I had wondered how we had managed to snatch the mercurial Wiggins from Bournemouth despite his obvious ability to play at a higher level, but on tonight's evidence maybe I have a clue.
He has a special left foot, but he literally has no right foot whatsoever
. Watching him play passes up the right touchline with his left foot was painful.
At half-time Green was switched to a more familiar right-hand berth, but this in turn left Pritchard looking uncomfortable in his place.
You can understand after the Stevenage experience why Powell was reluctant to split the Morrison/Taylor partnership, but by moving Wiggins he weakened the team twice.
Against one of the division's worst sides at home, couldn't Hughes, or even Wagstaff have done a job?
It also would have allowed Evina to start in left midfield where at least some balance would have been restored, although it sounds as though he wasn't meant to be involved at all.
In midfield, Stephens frustrates not so much because of what he does (which is ok), but for what he is capable of doing.
Instead of driving the team forward, he plays the 'quarterback' role. The memory of him ghosting in to score our opening goal of the campaign are long gone sadly.
The limitations of Hollands (reliable but as mobile as a oil tanker) are thus laid bare infront of him, but unlike Stephens he is playing to his (lesser) potential.
We must all be thankful for Kermogant on a night like this whose contribution was outstanding, at least in terms of raw effort and strength.
It is hard to imagine many players in League One could be at once both battering ram and magician, but his free-kick equaliser was indeed magnifique
Frankly if we played better football through the midfield, he would make a less vital contribution, but as it is his ability to win headers is remarkable (and there are plenty of them).

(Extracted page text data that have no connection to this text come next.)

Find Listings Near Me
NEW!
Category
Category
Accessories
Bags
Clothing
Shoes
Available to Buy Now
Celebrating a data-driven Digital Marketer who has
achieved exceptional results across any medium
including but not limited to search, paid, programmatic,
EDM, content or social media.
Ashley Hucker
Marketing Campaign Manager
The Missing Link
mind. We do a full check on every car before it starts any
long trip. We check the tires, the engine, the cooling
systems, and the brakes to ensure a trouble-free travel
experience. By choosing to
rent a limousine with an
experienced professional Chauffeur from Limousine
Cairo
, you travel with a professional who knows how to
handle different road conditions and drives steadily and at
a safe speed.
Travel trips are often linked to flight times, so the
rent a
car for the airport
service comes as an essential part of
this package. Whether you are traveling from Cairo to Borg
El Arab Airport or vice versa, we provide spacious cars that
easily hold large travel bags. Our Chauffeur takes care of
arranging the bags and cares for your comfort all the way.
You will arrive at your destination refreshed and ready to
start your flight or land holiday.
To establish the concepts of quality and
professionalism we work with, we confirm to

I'm convinced he might actually have levitated for his late-game headed chance, although maybe the amazing power and spring he produces with every leap was deceptive again.
With the Frenchman probably seeking ibuprofen for a post-match headache, at least Powell didn't insult our intelligence by bemoaning the fact that we didn't get our 'passing game' together (what passing game Chris?).

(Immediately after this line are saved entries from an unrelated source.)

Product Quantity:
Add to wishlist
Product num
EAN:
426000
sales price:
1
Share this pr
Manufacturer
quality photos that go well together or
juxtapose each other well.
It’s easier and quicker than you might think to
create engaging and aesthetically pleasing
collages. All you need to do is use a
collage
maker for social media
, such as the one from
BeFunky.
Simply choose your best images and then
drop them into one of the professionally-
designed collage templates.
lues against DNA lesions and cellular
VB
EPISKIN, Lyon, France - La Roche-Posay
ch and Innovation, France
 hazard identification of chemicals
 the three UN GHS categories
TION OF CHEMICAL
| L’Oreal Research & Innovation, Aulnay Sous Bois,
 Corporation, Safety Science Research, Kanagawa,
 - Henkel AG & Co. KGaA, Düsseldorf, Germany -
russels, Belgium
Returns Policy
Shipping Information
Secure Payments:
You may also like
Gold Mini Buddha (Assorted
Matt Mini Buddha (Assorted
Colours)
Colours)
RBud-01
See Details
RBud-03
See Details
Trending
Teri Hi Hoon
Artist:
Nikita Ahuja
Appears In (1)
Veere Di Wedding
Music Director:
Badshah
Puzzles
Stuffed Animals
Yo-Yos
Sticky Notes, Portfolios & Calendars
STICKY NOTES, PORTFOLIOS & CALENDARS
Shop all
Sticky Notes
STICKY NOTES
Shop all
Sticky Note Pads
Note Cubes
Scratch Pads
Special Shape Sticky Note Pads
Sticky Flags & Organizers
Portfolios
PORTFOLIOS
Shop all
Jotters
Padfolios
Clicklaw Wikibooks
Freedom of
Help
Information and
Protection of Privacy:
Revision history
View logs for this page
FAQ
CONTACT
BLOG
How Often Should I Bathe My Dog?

BWP's horrendous scoring form has given his manager an extraordinary dilemma - drop him and you shatter his confidence further; continue playing him in this form and the team is carrying a passenger.

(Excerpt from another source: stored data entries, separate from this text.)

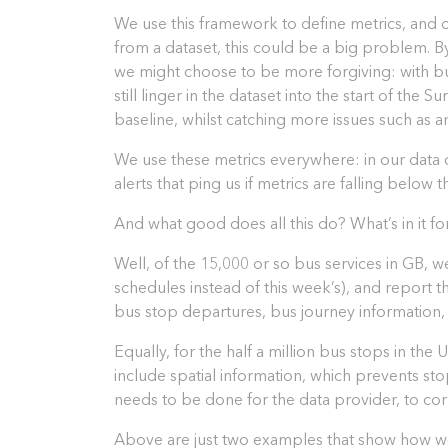
We use this framework to define metrics, and co
from a dataset, this could be a big problem. By
we might choose to be more forgiving: with bus
still linger in the dataset into the start of th
baseline, whilst catching more issues such as a
We use these metrics everywhere: in our data 
alerts that ping us if metrics are falling below t
And what good does all this do? What’s in it fo
Well, of the 15,000 or so bus services in GB, w
schedules instead of this week’s), and report 
bus stop departures, bus journey information,
Equally, for the half a million bus stops in t
include spatial information, which prevents st
needs to be done for the data provider, to co
Above are just two examples that show how we 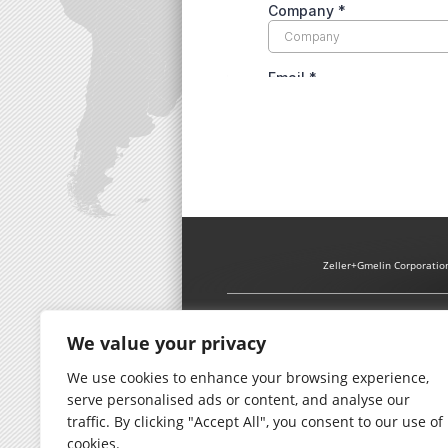
Zeller+Gmelin Corporatio
We value your privacy
We use cookies to enhance your browsing experience,
serve personalised ads or content, and analyse our
traffic. By clicking "Accept All", you consent to our use of
cookies.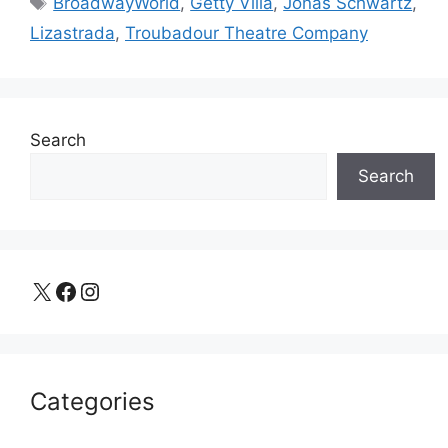
BroadwayWorld
,
Getty Villa
,
Jonas Schwartz
,
Lizastrada
,
Troubadour Theatre Company
Search
Search
X
Facebook
Instagram
Categories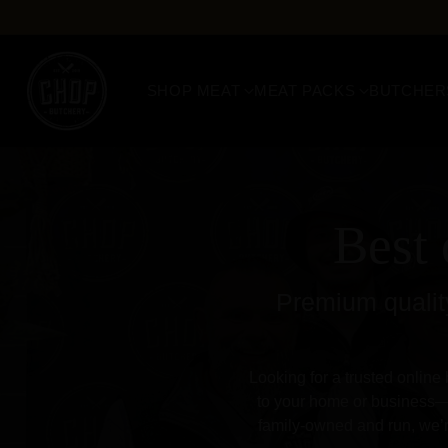
SHOP MEAT
MEAT PACKS
BUTCHER
Best 
Premium quality
Looking for a trusted online 
to your home or business—b
family-owned and run, we’r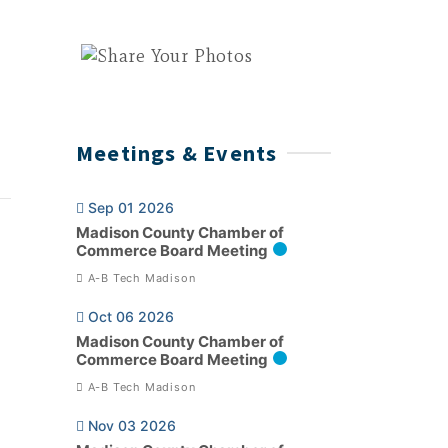
Meetings & Events
Sep 01 2026
Madison County Chamber of
Commerce Board Meeting
A-B Tech Madison
Oct 06 2026
Madison County Chamber of
Commerce Board Meeting
A-B Tech Madison
Nov 03 2026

The irony may be that Kermogant is infact le problème
as far as BWP is concerned, the Frenchman winning every header but not really creating chances (other than a snap first-half effort).
As a tactic it's more akin to territorial rugby (something the Frenchman is presumably familiar with) than more cultured and subtle football.
A threaded pass will always be more accurate than a flicked-on header, and this is not his forte, whilst BWP lacks the raw pace to make the most of the latter.
With no goal from open play for the pair since 2011, you sense someone has to go and maybe it's Kermogant for Hayes, assuming BWP is indeed sacrosanct.
Interestingly BWP scored 7 goals in 10 games when partnering Hayes, but only 7 goals in 16 games when partnering Kermogant (of which none have come in the past 9).
Powell to his credit has not previously been shy to make tough selection decisions for the good of the team, and now is time to make another.
Our defence is so good that scoring just one goal (as we have in six of the last seven matches) is enough to keep the points total ticking over, but he must know as well as the fans do that cracks are being papered over.
Fortunately we are so far clear of third place that there is little risk of the edifice collapsing.
On Saturday I am bringing my 5-year old son to his first game at The Valley, one which has been given a little more spice by virtue of last night's result.
Stevenage are the fittest team in League One, their all-action pressing game incorrectly being mistaken for a 'long ball' one.
They may have one eye on their Cup replay at Spurs, but a win on Saturday could leave them 15 points behind us with two games in hand, depending on tonight's result at Notts County.
Surely this is still a near insurmountable gap, but if Charlton bums do start to get squeaky, we could do without another team ready to gang up on us.